▸ INSTRUCTIONS FOR THE TASK: The expected output is each entry, given again exactly.
────
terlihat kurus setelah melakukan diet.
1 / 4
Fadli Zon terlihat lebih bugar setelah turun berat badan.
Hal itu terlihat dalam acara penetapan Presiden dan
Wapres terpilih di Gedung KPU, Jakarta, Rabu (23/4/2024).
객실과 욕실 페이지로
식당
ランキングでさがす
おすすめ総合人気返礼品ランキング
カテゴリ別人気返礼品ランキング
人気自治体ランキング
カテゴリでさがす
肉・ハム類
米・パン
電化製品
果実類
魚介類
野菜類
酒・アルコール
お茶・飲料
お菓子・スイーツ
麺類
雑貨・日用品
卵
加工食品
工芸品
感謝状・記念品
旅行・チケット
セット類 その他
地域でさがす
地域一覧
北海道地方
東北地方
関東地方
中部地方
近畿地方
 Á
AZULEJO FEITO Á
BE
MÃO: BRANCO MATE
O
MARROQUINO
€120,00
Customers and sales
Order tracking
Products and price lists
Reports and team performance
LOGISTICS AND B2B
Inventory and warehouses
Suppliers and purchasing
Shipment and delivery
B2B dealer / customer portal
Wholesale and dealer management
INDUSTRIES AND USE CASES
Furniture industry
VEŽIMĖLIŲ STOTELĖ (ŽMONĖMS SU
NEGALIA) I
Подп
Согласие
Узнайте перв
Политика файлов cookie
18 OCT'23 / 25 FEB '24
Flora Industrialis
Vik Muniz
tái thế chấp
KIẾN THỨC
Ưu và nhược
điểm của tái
────
▸ RESULT FOR THIS EXERCISE:
terlihat kurus setelah melakukan diet.
1 / 4
Fadli Zon terlihat lebih bugar setelah turun berat badan.
Hal itu terlihat dalam acara penetapan Presiden dan
Wapres terpilih di Gedung KPU, Jakarta, Rabu (23/4/2024).
객실과 욕실 페이지로
식당
ランキングでさがす
おすすめ総合人気返礼品ランキング
カテゴリ別人気返礼品ランキング
人気自治体ランキング
カテゴリでさがす
肉・ハム類
米・パン
電化製品
果実類
魚介類
野菜類
酒・アルコール
お茶・飲料
お菓子・スイーツ
麺類
雑貨・日用品
卵
加工食品
工芸品
感謝状・記念品
旅行・チケット
セット類 その他
地域でさがす
地域一覧
北海道地方
東北地方
関東地方
中部地方
近畿地方
 Á
AZULEJO FEITO Á
BE
MÃO: BRANCO MATE
O
MARROQUINO
€120,00
Customers and sales
Order tracking
Products and price lists
Reports and team performance
LOGISTICS AND B2B
Inventory and warehouses
Suppliers and purchasing
Shipment and delivery
B2B dealer / customer portal
Wholesale and dealer management
INDUSTRIES AND USE CASES
Furniture industry
VEŽIMĖLIŲ STOTELĖ (ŽMONĖMS SU
NEGALIA) I
Подп
Согласие
Узнайте перв
Политика файлов cookie
18 OCT'23 / 25 FEB '24
Flora Industrialis
Vik Muniz
tái thế chấp
KIẾN THỨC
Ưu và nhược
điểm của tái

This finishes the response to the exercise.